Getting started with Haskell

December 3rd, 2007 posted by codders

All the cool kids, it seems, are using Haskell these days. Or at least, the two or three people with whom I talk about software on a regular basis. Functional programming is fun. It makes you think a little differently about the world, and serves as a decent substitute for a unicorn chaser if you’ve been writing PHP all day.

I remember almost the first snippet of code we saw on our computer science course was the following to count the number of items in a list:

count [] = 0
count (x:xs) = 1 + count(xs)

which, for a guy who’d only ever really written code in BASIC before starting the course, was a bit of an eye opener. I think it was probably three or four lectures in before we had to work out the code for printing out all the permutations of a list:

> permute [1,2,3]
[[1,2,3],[2,1,3],[2,3,1],[1,3,2],[3,1,2],[3,2,1]]

After much blood, sweat, and tears we’d eventually come to the realisation that:

insert x [] = [[x]]
insert x (y:ys) = (x:y:ys) : map (\z -> y:z) (insert x ys)

permute [] = [[]]
permute (x:xs) = concat (map (insert x) (permute xs))

would suffice (where concat flattens a list and map has the usual meaning).
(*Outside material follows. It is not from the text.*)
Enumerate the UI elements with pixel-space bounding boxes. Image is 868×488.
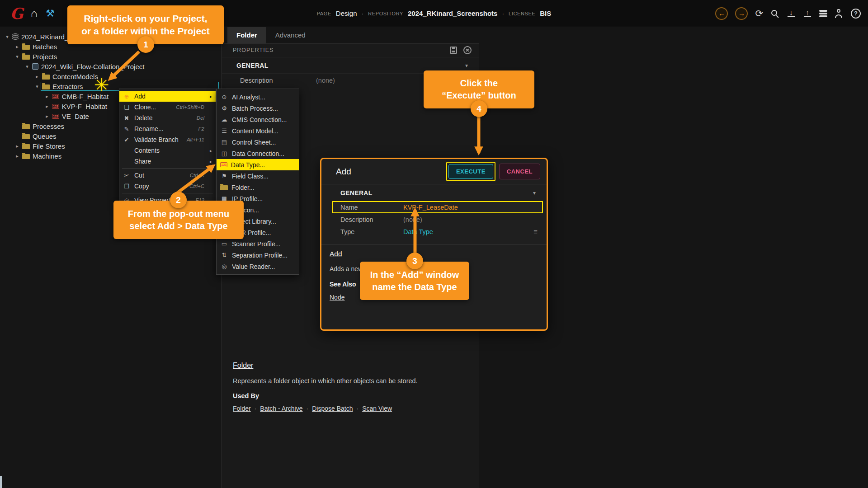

At first glance, it all looks pretty daunting, but after a while one comes to understand what it means for the type of map to be (a -> b) -> [a] -> [b], and starts to appreciate the compact elegance of the code that’s produced in functional programming.

Ugly implementation details? You betcha…

apt-get install hugs
apt-get install haskell98-tutorial
cat > hello.hs <<END
#!/usr/bin/runhugs +l
main :: IO()
main = putStr "Hello World!\n"
END
chmod 755 hello.hs
./hello.hs

(N.B. hugs with the ‘+l’ switch is sensitive about filenames. Non ‘.hs’ files require lines of Haskell to begin ‘>’). It’s often more comfortable to develop these things interactively. Booting into a hugs session and typing

> :load hello.hs

will import the functions defined in hello.hs into your session.

Over the coming weeks, I hope to be honing my skills and infuriating my coworkers by replacing bits of critical infrastructure with Haskell scripts. I’ll let you know how that goes.